Floating ice shelves, which fringe the Antarctic continent, are the main pathway for ice loss from the ice sheet, either via iceberg calving from their outer margins or as basal melting in the ocean cavities beneath. The Amery Ice Shelf, the largest in East Antarctica, drains the Lambert Glacier — Amery Ice Shelf system, which accounts for 16% of the area of the grounded East Antarctic ice sheet.
Melt and refreezing processes on the underside of the floating shelves can be significant, but are poorly understood. As much as 50% of the total ice draining from the Lambert Glacier system is lost as melt beneath the Amery. The modification of ocean water properties that results from melting and freezing processes under ice shelves may be important in the formation of Antarctic Bottom Water, and hence critical in global ocean circulation.
Ice shelves are always thickest (800m or more) closest to the point where they are joined to the grounded continental ice, and thinnest (~250m) at their seaward front. The freezing point of sea water decreases with pressure, so as cold salty ocean water flows under an ice shelf it can come into contact with the shelf ice at a depth where it is above the local freezing point, and hence cause melt. This melt freshens the seawater and makes it more buoyant so that is rises again along the sloping underside of the ice shelf. Eventually it will reach a point where it is once more below the freezing point, and new ice crystals are nucleated and may adhere to the underside of the ice shelf in a layer known as ‘marine ice’ (Figure 1).
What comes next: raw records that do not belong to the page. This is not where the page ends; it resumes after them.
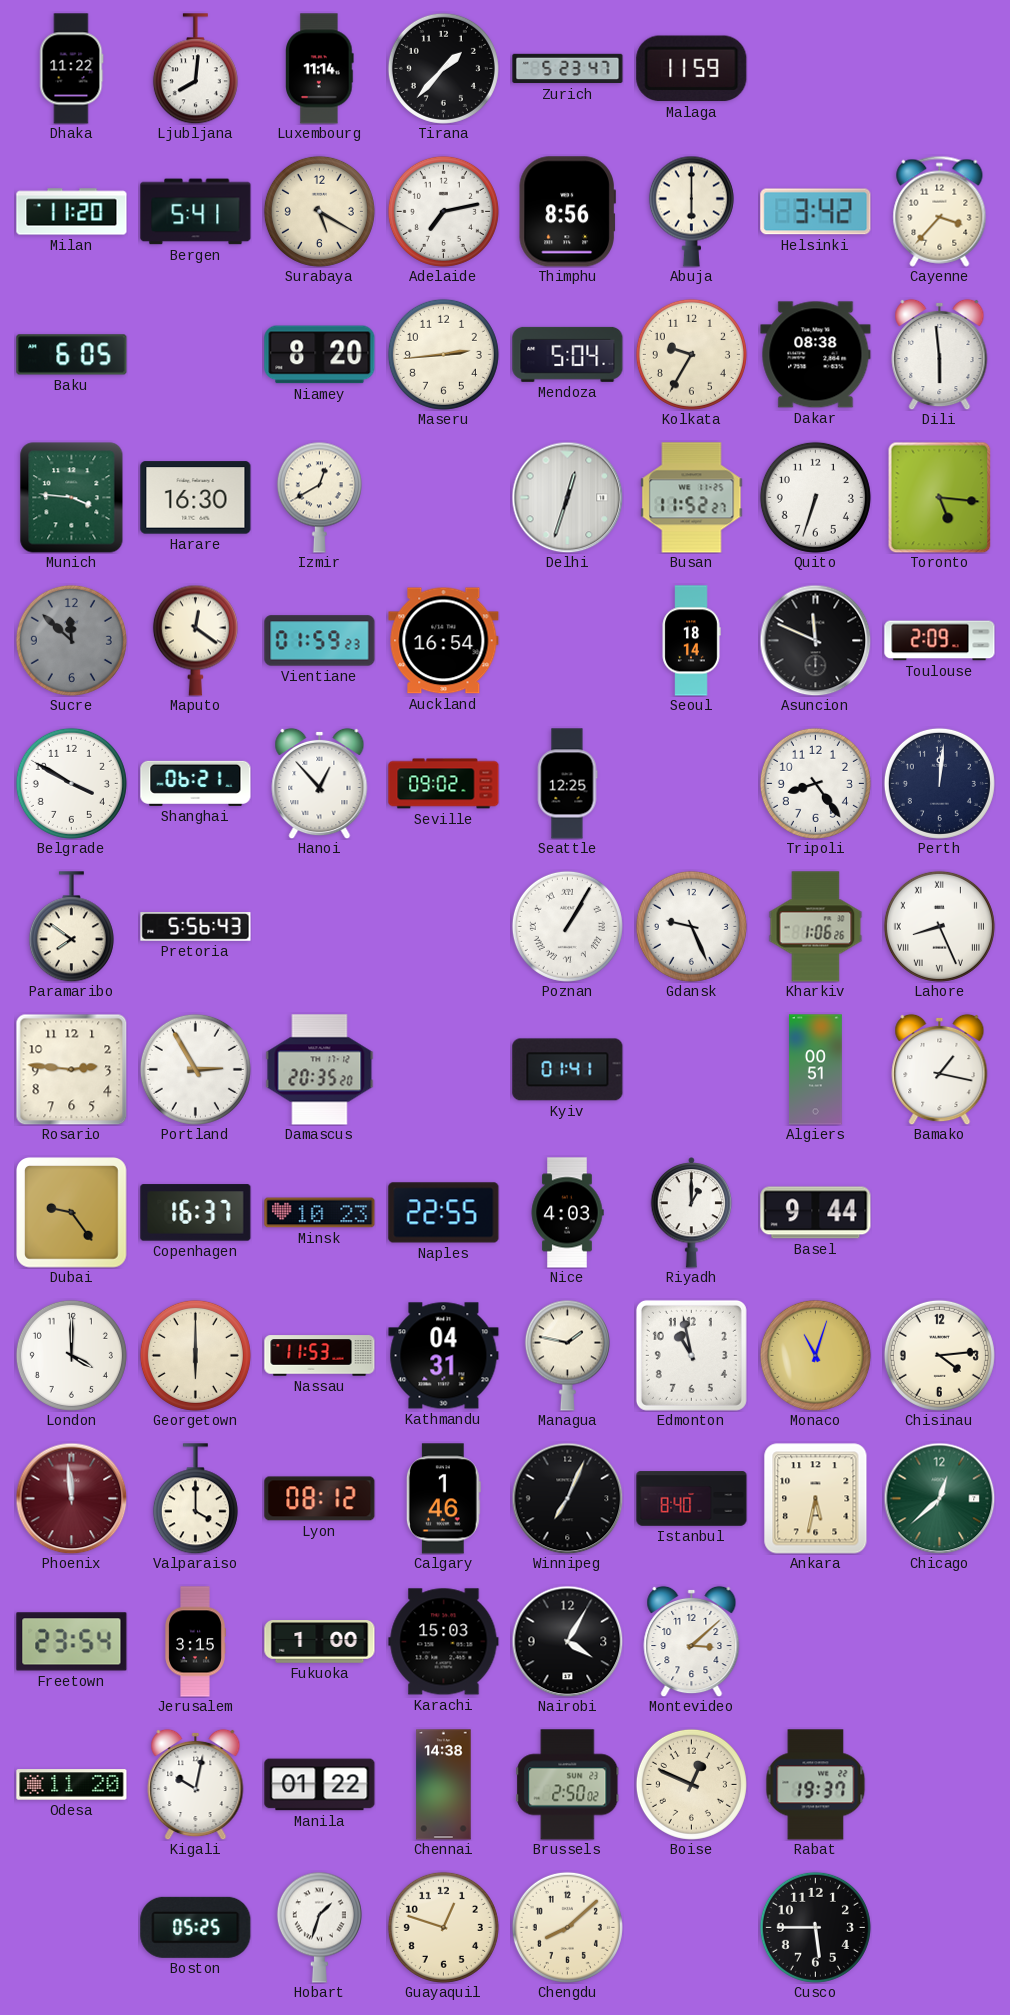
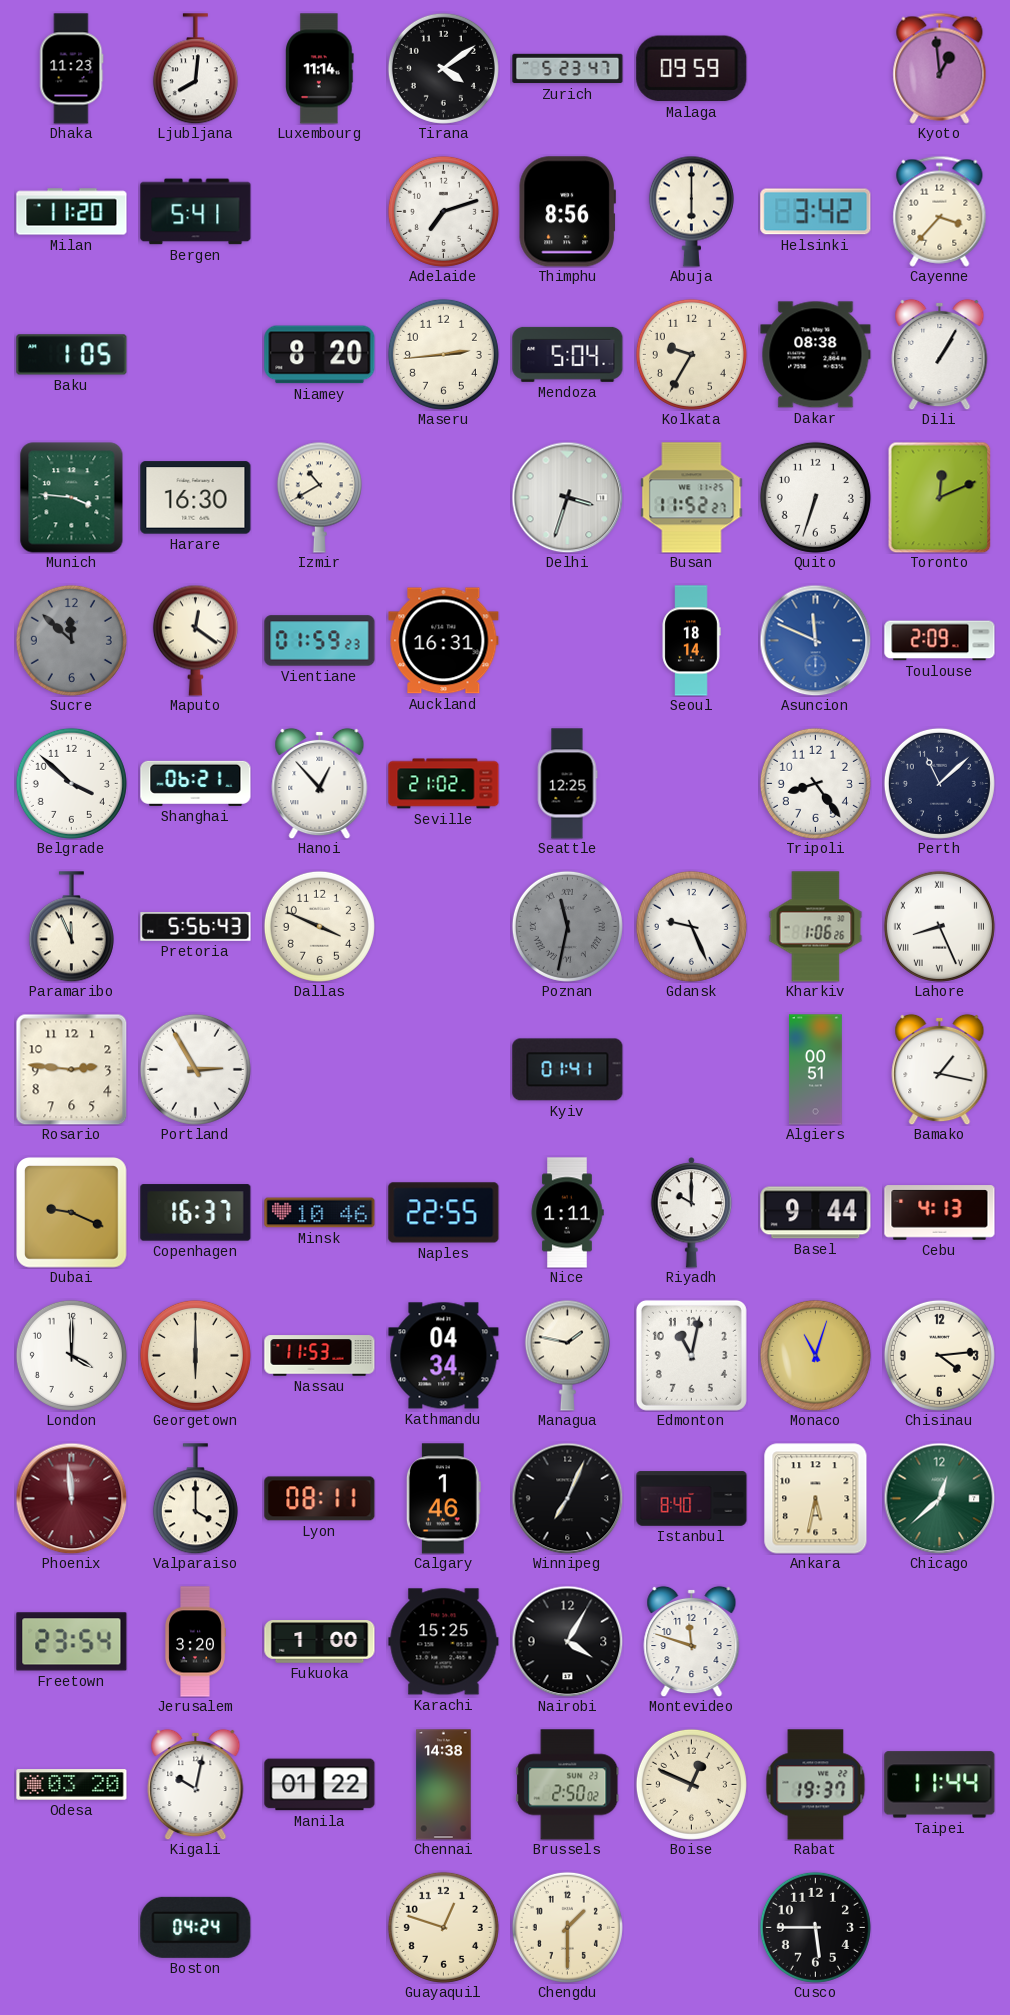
Dhaka: 11:22 -> 11:23
Tirana: 1:37 -> 4:09
Malaga: 11:59 -> 09:59
Kyoto: none -> 12:59
Surabaya: 5:20 -> none
Adelaide: 7:13 -> 7:12
Baku: 6:05 -> 1:05
Dili: 5:59 -> 1:05
Izmir: 12:40 -> 10:40
Delhi: 12:33 -> 3:33
Toronto: 5:16 -> 12:11
Auckland: 16:54 -> 16:31
Asuncion dial: black -> blue
Belgrade: 3:50 -> 3:52
Seville: 09:02 -> 21:02
Perth: 12:01 -> 11:08
Paramaribo: 7:51 -> 11:56
Dallas: none -> 3:49
Poznan: 1:05 -> 11:32
Poznan dial: white -> grey
Damascus: 20:35 -> none
Dubai: 9:24 -> 9:19
Minsk: 10:23 -> 10:46
Nice: 4:03 -> 1:11
Riyadh: 1:00 -> 10:00
Cebu: none -> 4:13
Kathmandu: 04:31 -> 04:34
Edmonton: 10:58 -> 11:02
Lyon: 08:12 -> 08:11
Jerusalem: 3:15 -> 3:20
Karachi: 15:03 -> 15:25
Montevideo: 3:08 -> 11:48
Odesa: 11:20 -> 03:20
Taipei: none -> 11:44
Boston: 05:25 -> 04:24
Hobart: 1:33 -> none
Chengdu: 8:08 -> 1:30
There is also a horizontal pattern to the distribution of melting and freezing under the ice shelf, linked to the clockwise ocean circulation. Recent work at the Antarctic CRC by Helen Fricker has delineated the distribution of marine ice from satellite radar altimeter data, and ice thickness soundings. In places the accreted marine ice is almost 200m thick (Figure 2).
The AMISOR project aims to better quantify these processes through both an oceanographic component and a shore component. The oceanographic component, led by Nathan Bindoff of the CRC, will make detailed measurements across the front of the Amery Ice Shelf of the characteristics and flow of the seawater entering and leaving the ocean cavity beneath the shelf. The first phase of these measurements will be made from RSV Aurora Australis during voyage 6 of 2000/01. Moored instruments will be left in situ to continue measurements over a full annual cycle.
The shore component of AMISOR will make in situ measurements of the processes beneath the shelf through a series of access holes drilled completely through the shelf. These holes are to be made using a new hot water drilling facility designed and constructed within the AAD. The drilling party, led by Mike Craven, was deployed on the Amery in mid December 2000, and on New Year’s Eve successfully penetrated through 380m of ice into the ocean cavity. Once the drill facility was assembled and tested it took only 24 hours to sink the 300mm diameter borehole using a high-pressure jet of hot water. The hole was subsequently reamed to 400mm diameter and a series of measurements made in the ocean beneath the shelf. These show that the top 40m of the 440m deep cavity beneath the shelf is a relatively fresh layer derived from basal melt under the shelf. Some instruments have been left in the borehole to continue measurements over several years.
Further measurements in this and subsequent boreholes, combined with the oceanographic data from the front of the shelf, will provide estimates of the amount and distribution of melt and freezing under the shelf, and will be used to validate numerical models of the ocean circulation in the cavity being developed by John Hunter, Roland Warner and colleagues.